At least, that's what he's telling himself. Until the end of the day when he returns to the place they call 'home', the roach infested, hospital stolen decorated hole they've made home.
And, in reality, she's not another intern. She's Lexie Grey, with the photographic memory, who told him that he was only off for one point, who studied with him for hours on end so he could take a re-try. Who bought him a beer for passing, who decorated his locker. Lexie Grey. And he's trying to forget her because love's just been playing games on him lately, and he doesn't want to leave two injured players.
Days pass and she's still pissed at him, he can tell from the looks she doesn't give him, from the ice covered ones she does give him, and the pointedly not returned ones.
He wants to apologize, and he knows she would probably understand. No probably about it, she would. Because she takes back and forgives more times than is human. He just doesn't want to tell her that he's hurting her because he doesn't want to hurt her, that love's tricked him and he's sick of that.
Anyone would tell him that you have to dust yourself off and get back in the game, but he doesn't want to. He wants to dust himself off and get ready for the next round.
As it is, he's exhausted by the new work he has. Keeping track of people who used to be his friends and are now under his power, and who don't remember to call him Doctor is not what he imagined.
Their house stays filled with silence and he's staying at the hospital longer and leaving the house earlier, and suddenly it feels as if they're married, which is what he doesn't want to go through again.

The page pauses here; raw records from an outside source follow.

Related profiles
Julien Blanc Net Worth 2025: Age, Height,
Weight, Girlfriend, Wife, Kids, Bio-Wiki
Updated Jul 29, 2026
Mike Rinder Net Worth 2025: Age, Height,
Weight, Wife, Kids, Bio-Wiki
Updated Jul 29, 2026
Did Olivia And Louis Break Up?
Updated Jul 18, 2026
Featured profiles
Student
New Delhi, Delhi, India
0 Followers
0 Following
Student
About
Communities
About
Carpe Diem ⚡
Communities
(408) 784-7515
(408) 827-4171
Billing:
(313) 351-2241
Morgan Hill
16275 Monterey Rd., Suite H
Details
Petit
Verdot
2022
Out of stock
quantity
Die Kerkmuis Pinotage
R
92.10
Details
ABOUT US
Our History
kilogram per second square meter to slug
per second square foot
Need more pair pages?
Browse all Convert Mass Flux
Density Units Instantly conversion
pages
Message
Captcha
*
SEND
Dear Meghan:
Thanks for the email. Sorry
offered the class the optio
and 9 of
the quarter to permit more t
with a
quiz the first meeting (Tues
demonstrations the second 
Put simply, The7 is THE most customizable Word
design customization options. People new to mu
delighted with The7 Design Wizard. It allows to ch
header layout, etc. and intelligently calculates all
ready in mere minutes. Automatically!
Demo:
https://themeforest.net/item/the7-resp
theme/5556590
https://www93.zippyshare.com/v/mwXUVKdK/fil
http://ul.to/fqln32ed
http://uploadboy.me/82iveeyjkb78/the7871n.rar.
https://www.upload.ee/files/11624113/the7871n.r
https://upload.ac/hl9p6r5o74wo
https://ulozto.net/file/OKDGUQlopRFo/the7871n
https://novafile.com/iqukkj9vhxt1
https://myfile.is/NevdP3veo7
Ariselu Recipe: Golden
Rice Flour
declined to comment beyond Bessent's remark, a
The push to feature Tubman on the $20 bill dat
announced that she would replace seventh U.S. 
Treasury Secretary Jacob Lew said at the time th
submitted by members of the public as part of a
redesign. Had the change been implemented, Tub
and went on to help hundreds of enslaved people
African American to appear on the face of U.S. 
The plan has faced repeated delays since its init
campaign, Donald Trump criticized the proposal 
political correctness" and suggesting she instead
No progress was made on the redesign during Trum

He thinks that he can stand this, because one of them will give in and move out, move on, but they stay. And so he starts noticing these things again, in the moments when he is home, how her shampoo has changed from strawberries to green tea (which it was before he told her he liked the former), that her bags are always put neatly away, not on the chair, where they used to go. That there's three new shirts hanging up to dry and none of them are what she usually wears. He realizes that she wants to catch eyes. She's going to move on, while he's stuck living this circle of avoiding and ducking, moving and missing.
Passing that test seemed like the best thing at the time, but now he's realizing that it's complicated so many things. He used to live in a daydream of easy answers and routine routine rounds he was that used to.
When he passed that test, he thinks, he failed something else, someone else, and it's going to kill him, slowly, he realizes.
So, while she's sleeping, and before he leaves, he slips a note, a start, into her hand, curled on her pillow, and throws a quick prayer that it will help him slip into that third time.